5 Of The Best Cycling Workouts That Boost Your Power and Endurance

Intervals. The very word triggers groans of dread from even the most training-obsessed cyclists. But these short, misery-inducing cycling workouts offer a huge fitness return for a comparatively small time investment. Even 20- to 30-second micro-intervals have been shown to increase V02 max, burn fat, and improve endurance. And they work fast. “Just two weeks of interval training can enhance your performance,” says Paul Laursen, Ph.D., an endurance coach and sport scientist.

You’ve probably already heard of high-intensity interval training, or HIIT for short. While some of the cycling workouts below can be considered HIIT (the Tabata-inspired one especially), interval workouts can also be built around moderate periods of intensity. The bonus—regardless of which one you go with, a recent study has shown that interval workouts can actually burn fat up to 28.5 percent more than moderate, steady-state exercise.

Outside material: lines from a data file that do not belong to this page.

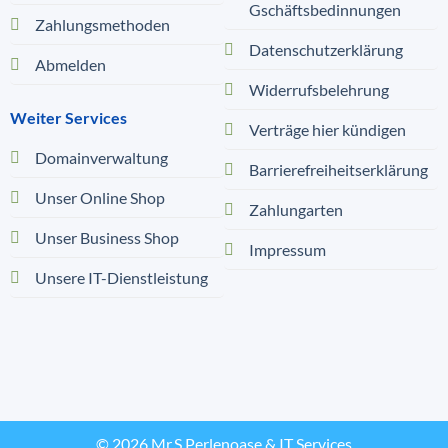
Gschäftsbedinnungen
Zahlungsmethoden
Datenschutzerklärung
Abmelden
Widerrufsbelehrung
Weiter Services
Verträge hier kündigen
Domainverwaltung
Barrierefreiheitserklärung
Unser Online Shop
Zahlungarten
Unser Business Shop
Impressum
Unsere IT-Dienstleistung
© 2026 Mr.S.Perlenoase & IT Services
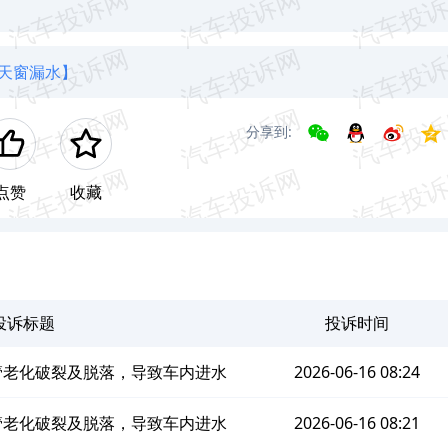
天窗漏水】
分享到:
点赞
收藏
投诉标题
投诉时间
管老化破裂及脱落，导致车内进水
2026-06-16 08:24
管老化破裂及脱落，导致车内进水
2026-06-16 08:21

Here, we collected five cycling workouts that all improve your speed and power on the bike. Choose one of the following interval cycling workouts and add it to a ride no more than twice a week. For each, warm up with easy pedaling for 10 to 15 minutes and cool down as needed after. Stick with it for (at least) four weeks, and you’ll be dropping your friends by next month.

1. FLYING 40S FOR MUSCULAR ENDURANCE

  • Warm Up: 15 Minutes
  • Pedal Hard: 40 Seconds
  • Recover: 20 Seconds
  • Pedal Easy:
  • Pedal Hard: 40 Seconds
  • Recover: 20 Seconds
  • Cool Down: 10 Minutes

Build power and train your body to recover quickly between efforts for events that demand repeated surges. In a medium to large gear, push hard for 40 seconds, then recover for 20 seconds. Repeat 10 times. That’s one set. Do up to 4, resting 5 minutes between sets.